On Tuesday, the seventh day of the trial against the state by the family of Michael Komape, the Limpopo High Court heard evidence of disarray and maladministration in the provincial Department of Basic Education. Komape drowned in a pit toilet at his school near Polokwane in 2014.
In the witness box, Mark Heywood, Executive Director of the public interest law centre SECTION27, listed an ever-growing number of problem schools requiring urgent intervention because of a life-threatening lack of safety and sanitation standards.
Heywood described the extent to which SECTION27 had documented governance shortcomings in Limpopo. It had attempted to engage the provincial administration to fix the problems, but was brushed off for the most part. Only when it threatened litigation did departmental officials start replying to letters.
SECTION27 became active in the province when media outlets reported that schools did not have textbooks at the start of 2012. Despite repeated promises to rectify this, many schools went the entire academic year without textbooks.
Heywood told the court that the law centre offered to assist the Komape family when it received the news that Michael Komape had drowned in a pit latrine at Mahlodumela School in Chebeng Village. The family is seeking roughly R3 million in damages from the state, and is asking the court to compel the province to implement a plan for the provision of basic facilities in schools.
Heywood told the court that the poor state of sanitation in Limpopo schools was not due to limited budgets.

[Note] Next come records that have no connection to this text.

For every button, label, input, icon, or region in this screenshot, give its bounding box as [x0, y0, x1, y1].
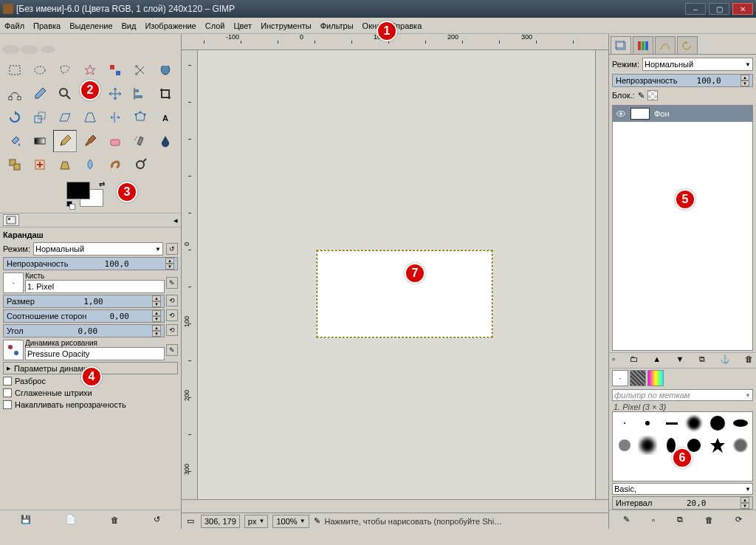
eye-icon[interactable] [616, 109, 626, 119]
reset-tool-options-icon[interactable]: ↺ [154, 515, 160, 524]
brush-edit-button[interactable]: ✎ [166, 277, 178, 289]
maximize-button[interactable]: ▢ [709, 3, 729, 15]
brush-cell-1[interactable] [636, 412, 660, 434]
zoom-combo[interactable]: 100% ▼ [272, 515, 309, 528]
angle-slider[interactable]: Угол 0,00 ▲▼ [3, 324, 165, 337]
brush-cell-3[interactable] [683, 412, 707, 434]
tool-cage[interactable] [128, 106, 152, 128]
vertical-ruler[interactable]: 0100200300 [182, 50, 198, 499]
tool-color-picker[interactable] [28, 83, 52, 105]
angle-reset-button[interactable]: ⟲ [166, 324, 178, 336]
lock-alpha-icon[interactable] [647, 90, 658, 100]
aspect-stepper[interactable]: ▲▼ [152, 310, 161, 322]
layer-row[interactable]: Фон [613, 106, 752, 122]
aspect-slider[interactable]: Соотношение сторон 0,00 ▲▼ [3, 309, 165, 323]
anchor-layer-icon[interactable]: ⚓ [720, 354, 730, 366]
tool-heal[interactable] [28, 154, 52, 176]
tool-eraser[interactable] [103, 130, 127, 152]
tool-ink[interactable] [154, 130, 177, 152]
size-stepper[interactable]: ▲▼ [152, 295, 161, 307]
tool-paintbrush[interactable] [78, 130, 102, 152]
default-colors-icon[interactable] [66, 201, 74, 208]
aspect-reset-button[interactable]: ⟲ [166, 309, 178, 321]
opacity-stepper[interactable]: ▲▼ [165, 258, 174, 270]
tool-perspective-clone[interactable] [53, 154, 77, 176]
tool-options-tab[interactable] [3, 214, 19, 226]
lock-pixels-icon[interactable]: ✎ [638, 91, 645, 100]
layer-thumbnail[interactable] [630, 108, 650, 120]
preset-noise[interactable] [630, 370, 646, 386]
dynamics-edit-button[interactable]: ✎ [166, 344, 178, 356]
brush-cell-4[interactable] [706, 412, 729, 434]
spacing-slider[interactable]: Интервал 20,0 ▲▼ [612, 496, 753, 510]
tool-text[interactable]: A [154, 106, 177, 128]
dynamics-combo[interactable]: Pressure Opacity [25, 347, 165, 360]
delete-tool-preset-icon[interactable]: 🗑 [111, 515, 119, 524]
tool-by-color-select[interactable] [103, 59, 127, 81]
brush-cell-2[interactable] [659, 412, 683, 434]
tool-scale[interactable] [28, 106, 52, 128]
brush-grid[interactable] [612, 411, 753, 481]
tool-airbrush[interactable] [128, 130, 152, 152]
brush-cell-7[interactable] [636, 434, 660, 456]
undo-history-tab[interactable] [677, 36, 698, 54]
menu-tools[interactable]: Инструменты [261, 21, 312, 30]
restore-tool-preset-icon[interactable]: 📄 [66, 515, 76, 524]
tool-align[interactable] [128, 83, 152, 105]
brush-category-combo[interactable]: Basic, ▼ [612, 483, 753, 495]
tool-foreground-select[interactable] [154, 59, 177, 81]
menu-edit[interactable]: Правка [33, 21, 61, 30]
size-reset-button[interactable]: ⟲ [166, 295, 178, 306]
tool-blur[interactable] [78, 154, 102, 176]
tool-paths[interactable] [3, 83, 27, 105]
mode-combo[interactable]: Нормальный ▼ [33, 242, 163, 256]
brush-cell-10[interactable] [706, 434, 729, 456]
layer-name[interactable]: Фон [654, 109, 670, 118]
tool-scissors[interactable] [128, 59, 152, 81]
new-brush-icon[interactable]: ▫ [652, 515, 655, 524]
angle-stepper[interactable]: ▲▼ [152, 325, 161, 337]
menu-select[interactable]: Выделение [69, 21, 112, 30]
tool-pencil[interactable] [53, 130, 77, 152]
menu-view[interactable]: Вид [122, 21, 137, 30]
dock-menu-icon[interactable]: ◂ [173, 216, 178, 225]
edit-brush-icon[interactable]: ✎ [623, 515, 630, 524]
brush-cell-0[interactable] [613, 412, 636, 434]
preset-gradient[interactable] [647, 370, 664, 386]
scatter-checkbox[interactable] [3, 377, 12, 385]
tool-blend[interactable] [28, 130, 52, 152]
refresh-brushes-icon[interactable]: ⟳ [735, 515, 742, 524]
brush-name-combo[interactable]: 1. Pixel [25, 280, 165, 293]
layer-opacity-slider[interactable]: Непрозрачность 100,0 ▲▼ [612, 74, 753, 87]
tool-move[interactable] [103, 83, 127, 105]
tool-rotate[interactable] [3, 106, 27, 128]
accumulate-checkbox[interactable] [3, 400, 12, 409]
mode-reset-button[interactable]: ↺ [166, 243, 178, 255]
layer-mode-combo[interactable]: Нормальный ▼ [642, 58, 753, 71]
quickmask-toggle-icon[interactable]: ▭ [185, 516, 196, 526]
layer-opacity-stepper[interactable]: ▲▼ [740, 75, 749, 86]
tool-free-select[interactable] [53, 59, 77, 81]
tool-rect-select[interactable] [3, 59, 27, 81]
tool-flip[interactable] [103, 106, 127, 128]
foreground-color[interactable] [66, 182, 90, 199]
menu-colors[interactable]: Цвет [233, 21, 252, 30]
horizontal-scrollbar[interactable] [182, 499, 608, 513]
tool-perspective[interactable] [78, 106, 102, 128]
save-tool-preset-icon[interactable]: 💾 [21, 515, 31, 524]
menu-layer[interactable]: Слой [205, 21, 225, 30]
tool-ellipse-select[interactable] [28, 59, 52, 81]
close-button[interactable]: ✕ [732, 3, 753, 15]
tool-smudge[interactable] [103, 154, 127, 176]
channels-tab[interactable] [633, 36, 653, 54]
size-slider[interactable]: Размер 1,00 ▲▼ [3, 295, 165, 308]
unit-combo[interactable]: px ▼ [244, 515, 269, 528]
smooth-stroke-checkbox[interactable] [3, 388, 12, 397]
brush-cell-6[interactable] [613, 434, 636, 456]
tool-crop[interactable] [154, 83, 177, 105]
tool-fuzzy-select[interactable] [78, 59, 102, 81]
layer-list[interactable]: Фон [612, 105, 753, 351]
delete-brush-icon[interactable]: 🗑 [705, 515, 713, 524]
tool-bucket[interactable] [3, 130, 27, 152]
tool-shear[interactable] [53, 106, 77, 128]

State advocate Simon Phaswane asked Heywood whether he acknowledged competing budgetary priorities in the Department of Education, such as the nutritional feeding programme and lack of furniture at schools.
“We understand that there are budgetary priorities, but the issues that we have raised are life-
threatening situations, such as what happened to Michael Komape,” said Heywood, adding that it was a situation that was predictable.
Phaswane attempted to get Heywood to concede that the provincial administration, while perhaps not doing enough, fast enough, to rectify problems in the schools, was at least attending to matters, albeit slowly.
But Heywood replied that it was not correct to say the Department is merely slow. Heywood. said: “We drew attention to dangerous and life-threatening situations in schools. Where there
is a life-threatening situation, it must be addressed urgently, and it is not good enough to say there is no budget.”
Heywood also read extracts from a 2012 internal report from Dr Anis Karodia, head of an intervention task team sent to Limpopo to fix the department. Karodia wrote that most senior managers “treat their positions as mere jobs and do not work with the resilience that high profile jobs at this level calls for, or for that matter do not walk the extra mile.”
Many of these managers are in a “comfort zone” and do not see that the department is “in a quagmire with regards finance and general administration”.
Some of the district offices charged with service delivery were dysfunctional and there was little oversight. Head office provided no leadership, so bad habits became the order of the day, wrote Karodia.
The case continues on Wednesday, when the Komape family will call their final witness. After that the state’s witnesses will testify.